What is Special Education Today?

SpecialEducationToday is a Web site and mailing list providing current content about special education. SET’s content includes news, articles, editorials, commentaries, and other posts about the concepts, policies, research, and practices undergirding special education. If you’re interested in learning about kids with reading problems, autisim, intellectual disabilities, visual impairments, behavior problems, and (especially) how to help them effectively, SET is for you. Oh, did I mention that we’ll spend a good bit of bytes on how to teach them?

I am pleased that the readership of SET includes people with diverse interests in special education. Special education should, in my view, be a collaboration among the various stakeholders. Discussions that are limited to only one interest group risk running away into echo chambers where the reverberations distort ideas and result in less beneficial services for individuals with disabilities. No one group—educators, parents, policy makers, etc.—nor those from any one political entity—US, EU, OZ, etc.—is any more responsible for perpetuating or preventing this problem than another. I think a beneficial way to address this problem is to promote open, honest, and considerate examination of ideas and especially evidence about those ideas. I hope SET provides a forum for that examination.

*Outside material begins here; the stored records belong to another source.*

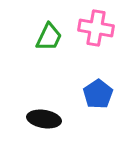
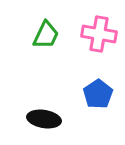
pink cross: moved 3 px right, 6 px down
green trapezoid: moved 3 px left, 2 px up
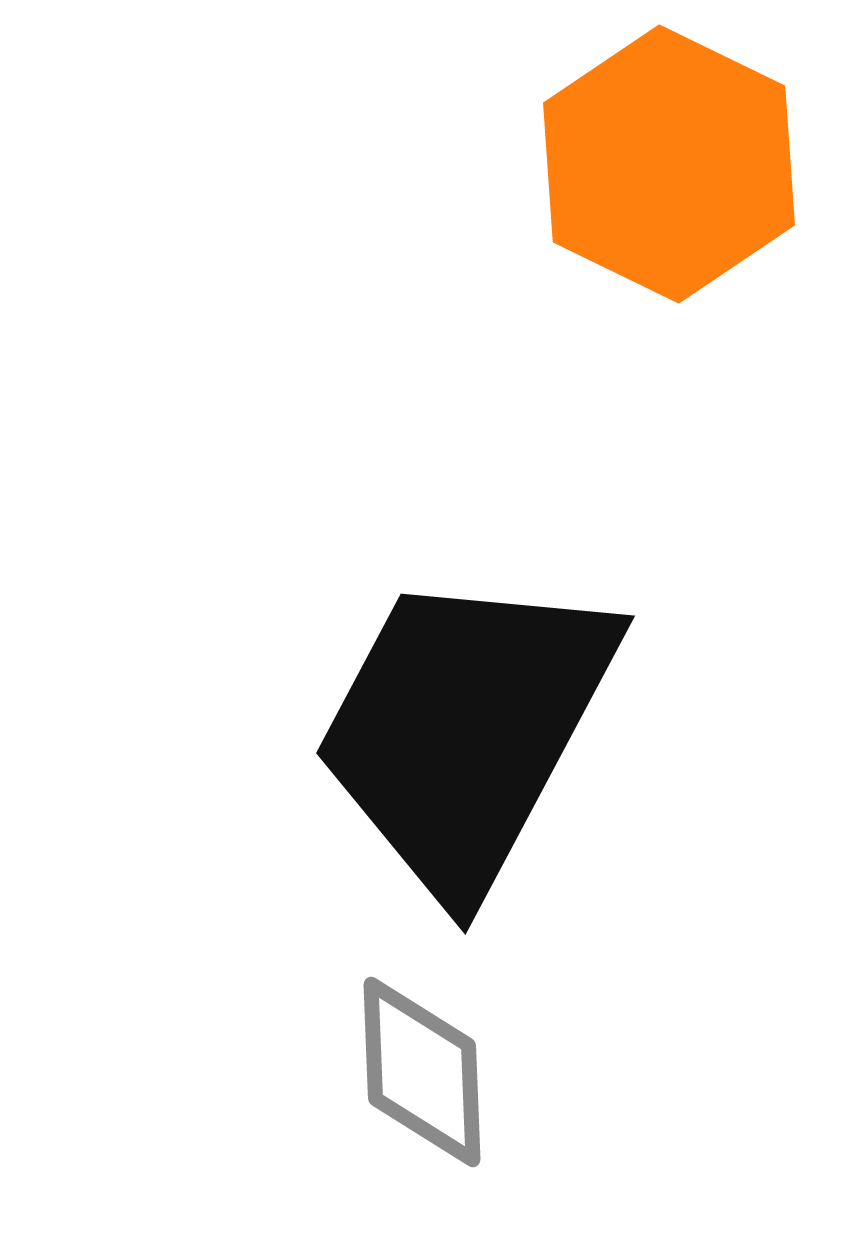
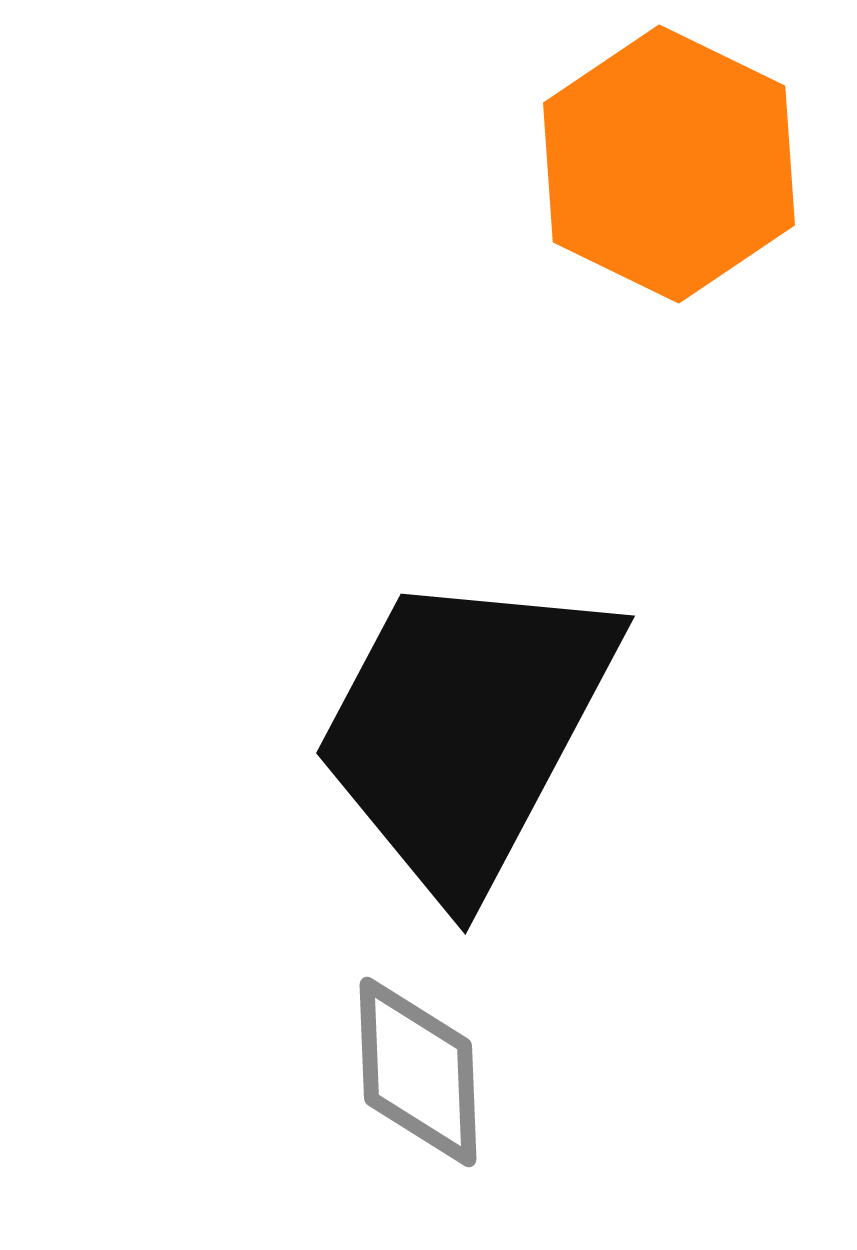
gray diamond: moved 4 px left
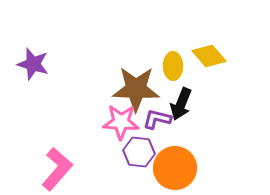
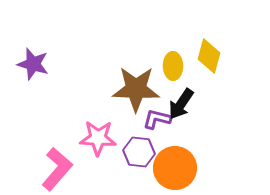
yellow diamond: rotated 56 degrees clockwise
black arrow: rotated 12 degrees clockwise
pink star: moved 23 px left, 16 px down
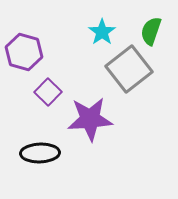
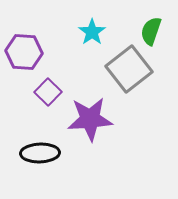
cyan star: moved 10 px left
purple hexagon: rotated 12 degrees counterclockwise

I emphasize content that has an emprical basis. I hope to avoid publishing misinformation, fads, and conspiracy theories. Goddesses know there are plenty of places to find variations on those! I call them “bologna,” though I know some colleagues would prefer the term, “baloney.” You say “baloney,” I say “balogna.” I trust that readers of SET do not want much of either. If you’re looking for the latest pop psych or fad-ed theories, just search the Intertubes! You’re more likely to find a criticism of them here than a post championing them.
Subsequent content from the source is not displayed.